The mindless adulation of Favre was all out of proportion to his accomplishments on the field.   Sportswriters are no different than the fans.  They’re predominantly White men writing about sports that are dominated by Black men.  It’s a lot easier for a middle-aged guy to relate to a talented, but overrated QB from Mississippi than a tattooed brother from L.A. sporting dreads and dancing like a maniac in the end zone.

When  Simpson failed as a pop singer, she made a career change and came back as a country singer.  I doubt real country fans are buying into her change up, but what else is she going to do?  Start rapping?

Same thing with Favre.  He went as far as he could go with the Green Bay Packers and even they were getting tired of his penchant for throwing brain-dead interceptions at critical moments.   Favre looked around and saw a Packers team on the down stroke, so he when the team rightly refused his selfish demands to  trade him to a competing team in their own division, they shipped him out to the Jets.

As it turns out, the Jets cleared the deck for Favre bycutting starting QB Chad Pennington who signed with the Miami Dolphins.  The Jets came out hot, faded in the middle and flopped at the end missing the playoffs entirely.  Meanwhile, Pennington led the Dolphins into the playoffs and won Comeback Player of the Year.   Is that the sound of poetic justice?

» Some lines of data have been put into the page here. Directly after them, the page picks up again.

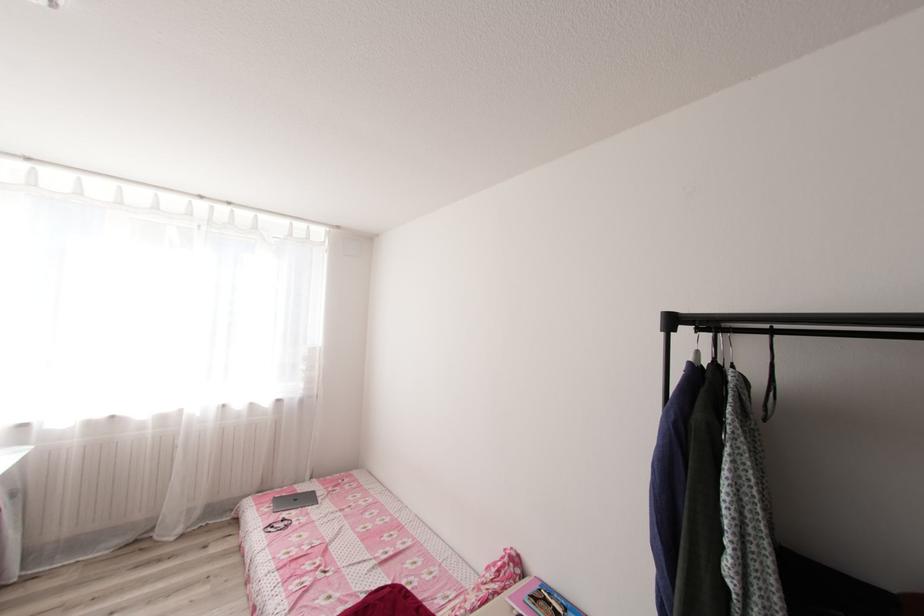 You are a GUI agent. You are given a task and a screenshot of the screen. Output one action in this format:
    pyautogui.click(x=<x>, y=<y>)
    Task: Click on the grey laptop
    The height and width of the screenshot is (616, 924).
    Given the screenshot: What is the action you would take?
    pyautogui.click(x=294, y=500) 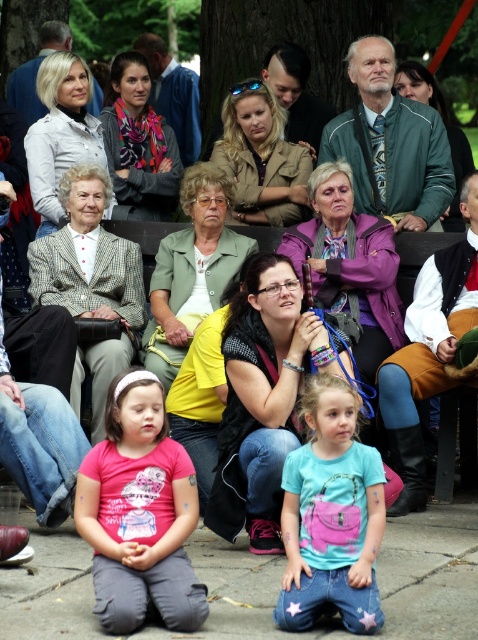 Does purple fabric jacket at center appear on the right side of green fabric jacket at center?

Indeed, purple fabric jacket at center is positioned on the right side of green fabric jacket at center.

From the picture: Between purple fabric jacket at center and green fabric jacket at center, which one appears on the right side from the viewer's perspective?

purple fabric jacket at center is more to the right.

From the picture: Who is more forward, (307, 260) or (184, 256)?

Positioned in front is point (307, 260).

The image size is (478, 640). What are the coordinates of `purple fabric jacket at center` in the screenshot? It's located at (350, 264).

This screenshot has height=640, width=478. What do you see at coordinates (261, 400) in the screenshot?
I see `black leather jacket at center` at bounding box center [261, 400].

Is point (278, 308) closer to camera compared to point (273, 173)?

Yes, point (278, 308) is closer to viewer.

Image resolution: width=478 pixels, height=640 pixels. Describe the element at coordinates (261, 400) in the screenshot. I see `black leather jacket at center` at that location.

Find the location of a particular element. The image size is (478, 640). black leather jacket at center is located at coordinates (261, 400).

Looking at this image, who is lower down, blue denim jeans at lower center or green fabric jacket at center?

Positioned lower is blue denim jeans at lower center.

Measure the distance from blue denim jeans at lower center to green fabric jacket at center.

blue denim jeans at lower center is 23.52 feet away from green fabric jacket at center.

Identify the location of blue denim jeans at lower center. This screenshot has width=478, height=640. (330, 515). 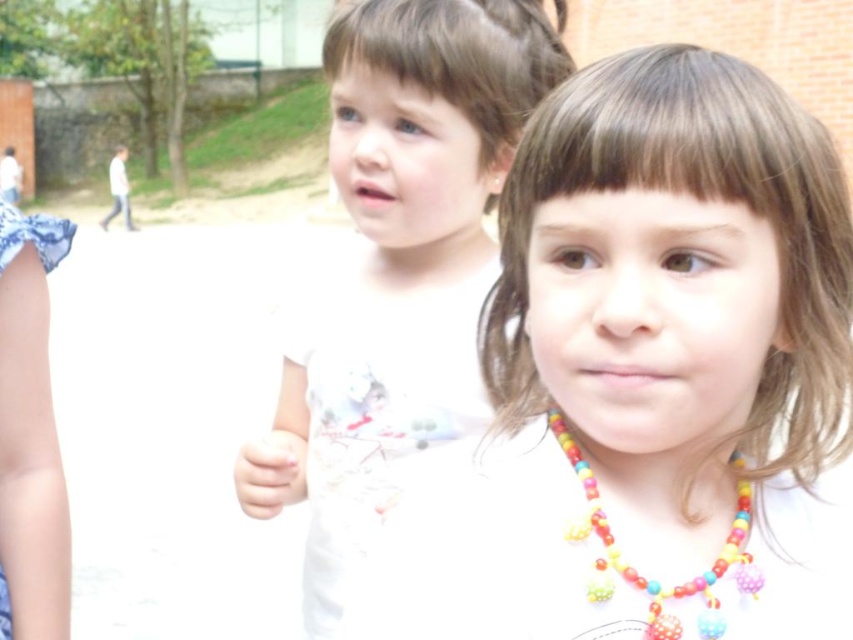 Question: Does multicolored beaded necklace at center lie in front of white matte hand at center?

Choices:
 (A) yes
 (B) no

Answer: (A)

Question: Among these points, which one is farthest from the camera?

Choices:
 (A) (647, 609)
 (B) (592, 134)
 (C) (322, 58)

Answer: (C)

Question: In this image, where is white matte necklace at center located relative to white matte hand at center?

Choices:
 (A) left
 (B) right

Answer: (B)

Question: Which of these objects is positioned closest to the multicolored beaded necklace at center?

Choices:
 (A) white matte shirt at center
 (B) white matte necklace at center

Answer: (B)

Question: Does white matte necklace at center appear on the left side of white matte hand at center?

Choices:
 (A) no
 (B) yes

Answer: (A)

Question: Which of the following is the closest to the observer?

Choices:
 (A) white matte hand at center
 (B) multicolored beaded necklace at center
 (C) white matte necklace at center
 (D) white matte shirt at center

Answer: (C)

So let Favre retire.   He’ll be back.  Just like when Simpson will after she drops 20 pounds. She’ll be all over the celebrity mags boasting of how she lost the flab and you can too (provided  you can afford a exclusive trainer to work you out).

Meanwhile I’m bored with this week’s celebrity news.  What’s up next?  Madonna or Amy Winehouse fighting over who’s going  to steal Favre from his wife? 

So many clowns.  So few circuses. 

Hey look, its Jessica Simpson in her mom jeans.

"Hey look, it's Jessica Simpson in her mom jeans."